Opened 11 years ago

Closed 9 years ago

#19259 closed Cleanup/optimization (fixed)

Annotations generating inefficient SQL on PostgreSQL

Reported by: Henrique C. Alves Owned by: Simon Charette
Component: Database layer (models, ORM) Version: dev
Severity: Normal Keywords:
Cc: hcarvalhoalves@…, dev@…, Simon Charette Triage Stage: Ready for checkin
Has patch: yes Needs documentation: no
Needs tests: no Patch needs improvement: no
Easy pickings: no UI/UX: no

Description

Considering the following models:

    class Movie(EditableBase, TimestampBase):
        year = models.PositiveSmallIntegerField(u"ano", null=True)
        country = models.CharField(u"país", max_length=100, blank=True, null=True)
        release_date = models.DateField(u"data de estréia", blank=True, null=True)
        length = models.PositiveSmallIntegerField(u"duração", blank=True, null=True)
        rating = models.PositiveIntegerField(u"avaliação", blank=True, null=True, choices=RATING_CHOICES)
        suitable_for = models.PositiveSmallIntegerField(u"censura", blank=True, null=True, choices=AGE_CHOICES)
        website_original = models.URLField(u"website", max_length=255, blank=True, null=True)
        website_national = models.URLField(u"website (nacional)", max_length=255, blank=True, null=True)
        synopsis = models.TextField(u"sinopse", blank=True)
        cover = models.ImageField(u"poster", upload_to=u'uploads/fichatecnica/', blank=True, null=True)
        genres = models.ManyToManyField(MovieGenre, verbose_name=u"gêneros")

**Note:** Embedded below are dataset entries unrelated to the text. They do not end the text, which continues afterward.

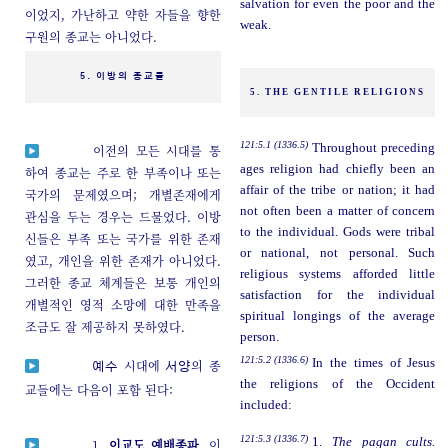
salvation for even the poor and the
이었지, 가난하고 약한 자들을 향한
weak.
구원의 종교는 아니었다.
5. 이방의 종교들
5. THE GENTILE RELIGIONS
121:5.1 (1336.5)
Throughout preceding
이전의 모든 시대를 통
ages religion had chiefly been an
하여 종교는 주로 한 부족이나 또는
affair of the tribe or nation; it had
국가의 문제였으며; 개별존재에게
not often been a matter of concern
관심을 두는 경우는 드물었다. 이방
to the individual. Gods were tribal
신들은 부족 또는 국가를 위한 존재
or national, not personal. Such
였고, 개인을 위한 존재가 아니었다.
religious systems afforded little
그러한 종교 체계들은 보통 개인의
satisfaction for the individual
개별적인 영적 소망에 대한 만족을
spiritual longings of the average
조금도 잘 제공하지 못하였다.
person.
121:5.2 (1336.6)
In the times of Jesus
시대에
의 종
예수
서양
the religions of the Occident
교들에는 다음이 포함 된다:
included:
121:5.3 (1336.7)
1.
The pagan cults.
1.
이교도 예배종파
. 이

    class MovieTheaterSession(models.Model):
        start_date = models.DateField(u"início")
        end_date = models.DateField(u"fim")
        movie = models.ForeignKey(Movie, verbose_name=u"filme", related_name='sessions')

If we annotate the query to count the number of sessions:

    >>> Movie.objects.all().annotate(sessions_count=Count('sessions')).order_by('release_date')[:60]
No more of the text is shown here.